Brown anole from Dust Tracks on the Web

Darwin famously pointed out that a surfeit of cats could lead to an abundance of flowers.  Janson Jones has transplanted that way of thinking to our favorite study organism, arguing that a population burst in green anoles in Florida is due to an influx of little dogs, whose ceaseless yapping and running amok has knocked brown anoles off their game, allowing the greens to proliferate. Read all about it here.

Animals and/or insects have a very weird yet amazing relationship with each other. Most of the time, a species will be wiped out without the other. When we think of our dogs, we often think about getting them the best life they can have, and we end up buying stuff from www.treehousepuppies.com or from our local pet shops. But nature does not operate that way, instead, it lets the animals and insects fend for themselves with the help of others.

And here’s what Darwin had to say:

Humble bees alone visit red clover, as other bees cannot reach the nectar. It has been suggested that moths may fertilise the clovers; but I doubt whether they could do so in the case of the red clover, from their weight not being sufficient to depress the wing petals.

Hence we may infer as highly probable that, if the whole genus of humble-bees became extinct or very rare in England, the heartsease and red clover would become very rare, or wholly disappear. The number of humble-bees in any district depends in a great measure upon the number of field-mice, which destroy their combs and nests; and Colonel Newman, who has long attended to the habits of humble-bees, believes that “more than two-thirds of them are thus destroyed all over England.”
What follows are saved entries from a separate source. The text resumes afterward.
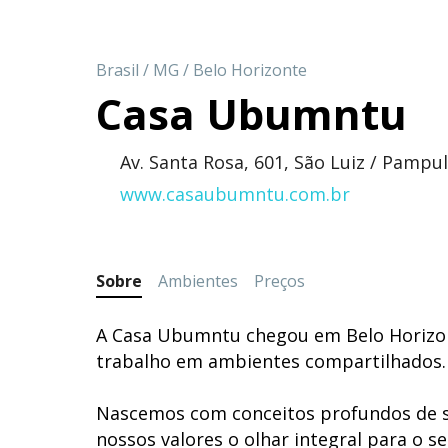
Brasil
/
MG
/
Belo Horizonte
Casa Ubumntu
Av. Santa Rosa, 601, São Luiz / Pamp
www.casaubumntu.com.br
Sobre
Ambientes
Preços
A Casa Ubumntu chegou em Belo Horizon
trabalho em ambientes compartilhados.
Nascemos com conceitos profundos de s
nossos valores o olhar integral para o 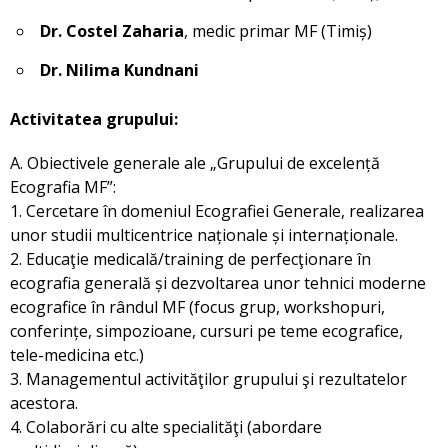
Dr. Costel Zaharia
, medic primar MF (Timiș)
Dr. Nilima Kundnani
Activitatea grupului:
A. Obiectivele generale ale „Grupului de excelență
Ecografia MF”:
1. Cercetare în domeniul Ecografiei Generale, realizarea
unor studii multicentrice naționale și internaționale.
2. Educaţie medicală/training de perfecţionare în
ecografia generală și dezvoltarea unor tehnici moderne
ecografice în rândul MF (focus grup, workshopuri,
conferințe, simpozioane, cursuri pe teme ecografice,
tele-medicina etc.)
3. Managementul activităţilor grupului şi rezultatelor
acestora.
4. Colaborări cu alte specialităţi (abordare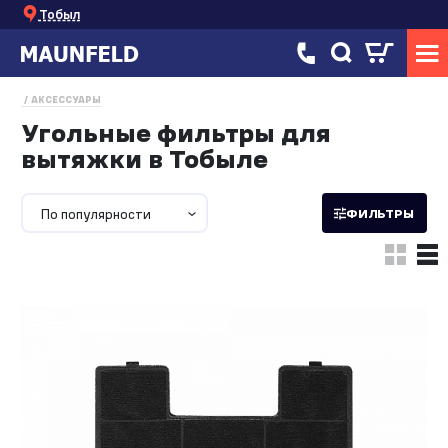
Тобыл
АКСЕССУАРЫ
Угольные фильтры для
вытяжки в Тобыле
По популярности
ФИЛЬТРЫ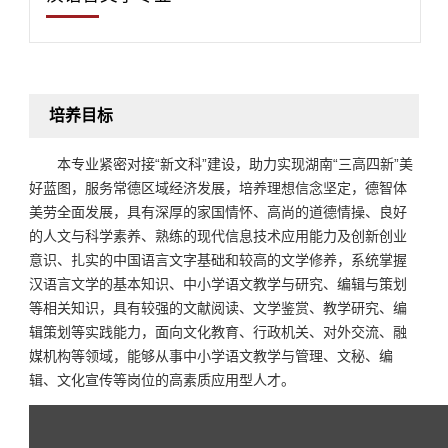
培养目标
本专业紧密对接“新文科”建设，助力实现湖南“三高四新”美
好蓝图，服务常德区域经济发展，培养理想信念坚定，德智体
美劳全面发展，具有深厚的家国情怀、高尚的道德情操、良好
的人文与科学素养、熟练的现代信息技术应用能力及创新创业
意识、扎实的中国语言文字基础和较高的文学修养，系统掌握
汉语言文学的基本知识、中小学语文教学与研究、编辑与策划
等相关知识，具有较强的文献阅读、文学鉴赏、教学研究、编
辑策划等实践能力，面向文化教育、行政机关、对外交流、融
媒机构等领域，能够从事中小学语文教学与管理、文秘、编
辑、文化宣传等岗位的高素质应用型人才。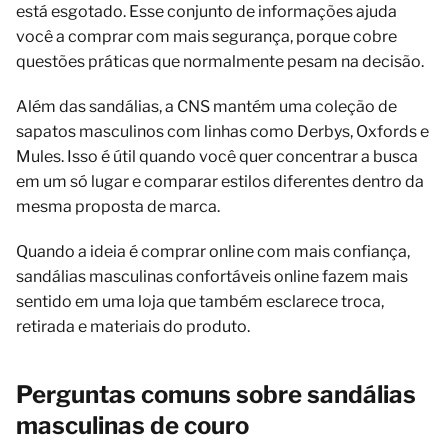
está esgotado. Esse conjunto de informações ajuda
você a comprar com mais segurança, porque cobre
questões práticas que normalmente pesam na decisão.
Além das sandálias, a CNS mantém uma coleção de
sapatos masculinos com linhas como Derbys, Oxfords e
Mules. Isso é útil quando você quer concentrar a busca
em um só lugar e comparar estilos diferentes dentro da
mesma proposta de marca.
Quando a ideia é comprar online com mais confiança,
sandálias masculinas confortáveis online fazem mais
sentido em uma loja que também esclarece troca,
retirada e materiais do produto.
Perguntas comuns sobre sandálias
masculinas de couro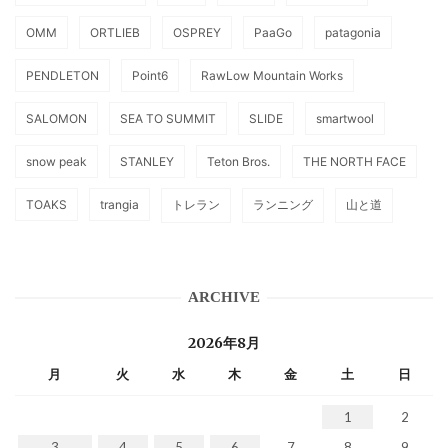
OMM
ORTLIEB
OSPREY
PaaGo
patagonia
PENDLETON
Point6
RawLow Mountain Works
SALOMON
SEA TO SUMMIT
SLIDE
smartwool
snow peak
STANLEY
Teton Bros.
THE NORTH FACE
TOAKS
trangia
トレラン
ランニング
山と道
ARCHIVE
2026年8月
月
火
水
木
金
土
日
1
2
3
4
5
6
7
8
9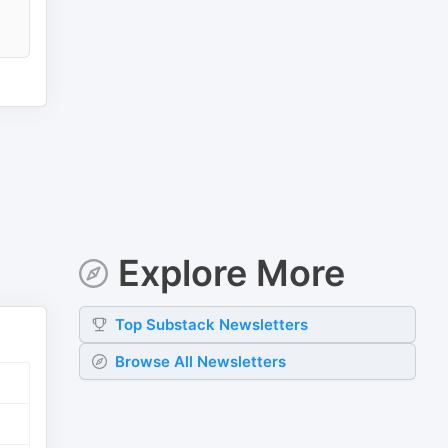
Explore More
Top
Substack
Newsletters
Browse All Newsletters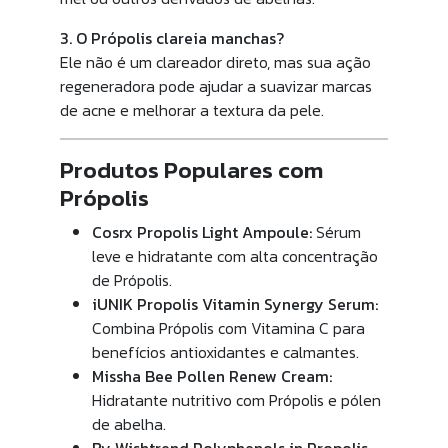
3. O Própolis clareia manchas?
Ele não é um clareador direto, mas sua ação
regeneradora pode ajudar a suavizar marcas
de acne e melhorar a textura da pele.
Produtos Populares com
Própolis
Cosrx Propolis Light Ampoule:
Sérum
leve e hidratante com alta concentração
de Própolis.
iUNIK Propolis Vitamin Synergy Serum:
Combina Própolis com Vitamina C para
benefícios antioxidantes e calmantes.
Missha Bee Pollen Renew Cream:
Hidratante nutritivo com Própolis e pólen
de abelha.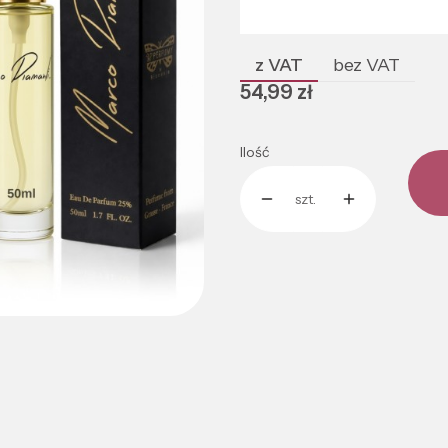
Poszczególne warianty mogą róż
z VAT
bez VAT
Cena
54,99 zł
Ilość
szt.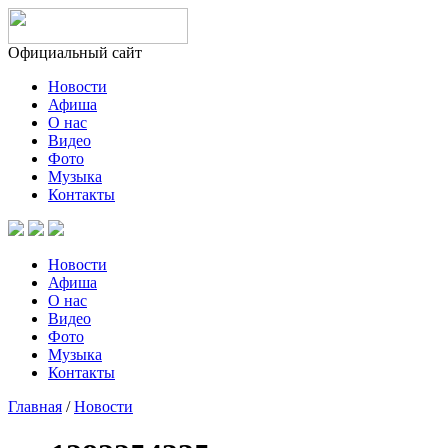
Официальный сайт
Новости
Афиша
О нас
Видео
Фото
Музыка
Контакты
Новости
Афиша
О нас
Видео
Фото
Музыка
Контакты
Главная
/
Новости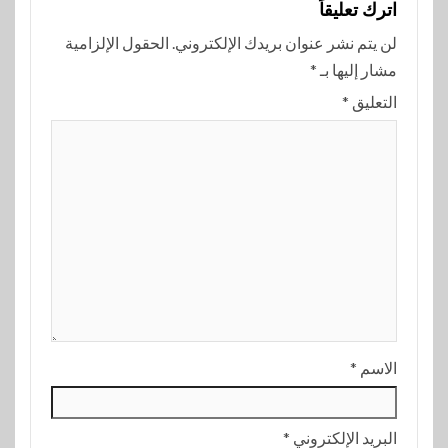
اترك تعليقاً
لن يتم نشر عنوان بريدك الإلكتروني.
الحقول الإلزامية
مشار إليها بـ
*
التعليق
*
الاسم
*
البريد الإلكتروني
*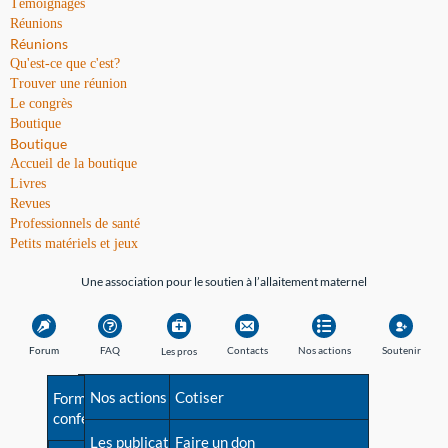
Témoignages
Réunions
Réunions
Qu'est-ce que c'est?
Trouver une réunion
Le congrès
Boutique
Boutique
Accueil de la boutique
Livres
Revues
Professionnels de santé
Petits matériels et jeux
Une association pour le soutien à l’allaitement maternel
Forum
FAQ
Contacts
Nos actions
Soutenir
Les pros
Avant la naissance
Nos actions
Besoin d'aide?
Cotiser
Formations et
conférences
Les débuts
Les publications
Répertoire de tous les
Faire un don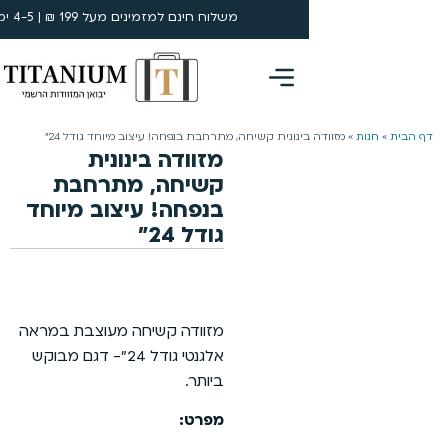
משלוח חינם למזמינים מעל 199 ₪ | 4-5 ימי עסקים
0
ינונית קשיחה, מתרחבת בנפחה! עיצוב מיוחד גודל 24״
מזוודה בינונית
קשיחה, מתרחבת
בנפחה! עיצוב מיוחד
גודל 24״
מזוודה קשיחה מעוצבת במראה
אלגנטי גודל 24״- דגם מבוקש
ביותר.
מפרט: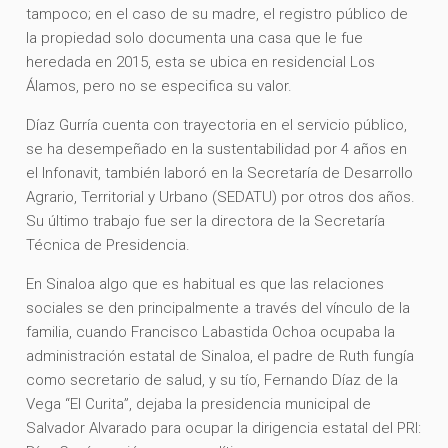
tampoco; en el caso de su madre, el registro público de
la propiedad solo documenta una casa que le fue
heredada en 2015, esta se ubica en residencial Los
Álamos, pero no se especifica su valor.
Díaz Gurría cuenta con trayectoria en el servicio público,
se ha desempeñado en la sustentabilidad por 4 años en
el Infonavit, también laboró en la Secretaría de Desarrollo
Agrario, Territorial y Urbano (SEDATU) por otros dos años.
Su último trabajo fue ser la directora de la Secretaría
Técnica de Presidencia.
En Sinaloa algo que es habitual es que las relaciones
sociales se den principalmente a través del vínculo de la
familia, cuando Francisco Labastida Ochoa ocupaba la
administración estatal de Sinaloa, el padre de Ruth fungía
como secretario de salud, y su tío, Fernando Díaz de la
Vega “El Curita”, dejaba la presidencia municipal de
Salvador Alvarado para ocupar la dirigencia estatal del PRI: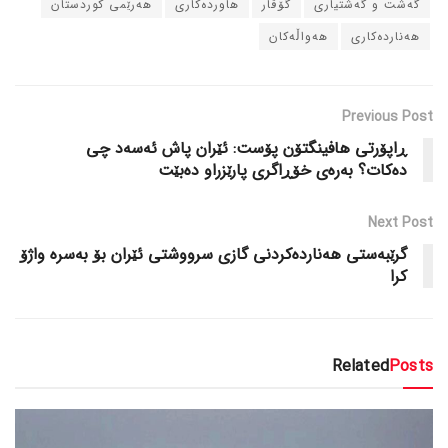
گه‌شت و گه‌شتیاری
گۆڤار
هاورده‌کاری
هه‌رێمی کوردستان
هه‌نارده‌کاری
هه‌واڵه‌کان
Previous Post
ڕاپۆرتی هافینگتۆن پۆست: ئێران پاش ئه‌سه‌د چی
ده‌کات؟ به‌ره‌ی خۆڕاگری پارێزراو ده‌بێت
Next Post
گرێبه‌ستی هه‌نارده‌کردنی گازی سرووشتی ئێران بۆ به‌سره‌ واژۆ
کرا
Related
Posts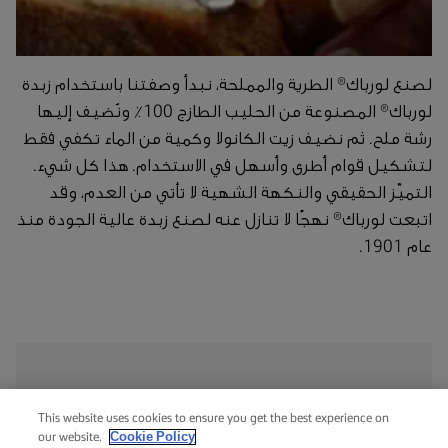
لصنع لورباك® الطرية والمملحة، نبدأ وصفتنا باستخدام زبدة
لورباك® المصنوعة من الحليب الطازج 100٪ ونُضيف إليها
رشة ملح. ثم نضيف زيت الكانولا وكمية من الماء تكفي فقط
لتشكيل قوام أطرى وأسهل في الاستخدام. هذا كل شيء.
التميّز الحقيقي والنكهة الشهية لا تأتي من العدم، وقد
اتبعت لورباك® نهجًا لا تنازل عنه لصنع زبدة عالية الجودة منذ
عام 1901.
المعلومات الغذائية
This website uses cookies to ensure you get the best experience on
Cookie Policy
our website.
Now the number of mice is largely dependent, as every one knows, on the number of cats; and Colonel Newman says, “Near villages and small towns I have found the nests of humble-bees more numerous than elsewhere, which I attribute to the number of cats that destroy the mice.” Hence it is quite credible that the presence of a feline animal in large numbers in a district might determine, through the intervention first of mice and then of bees, the frequency of certain flowers in that district!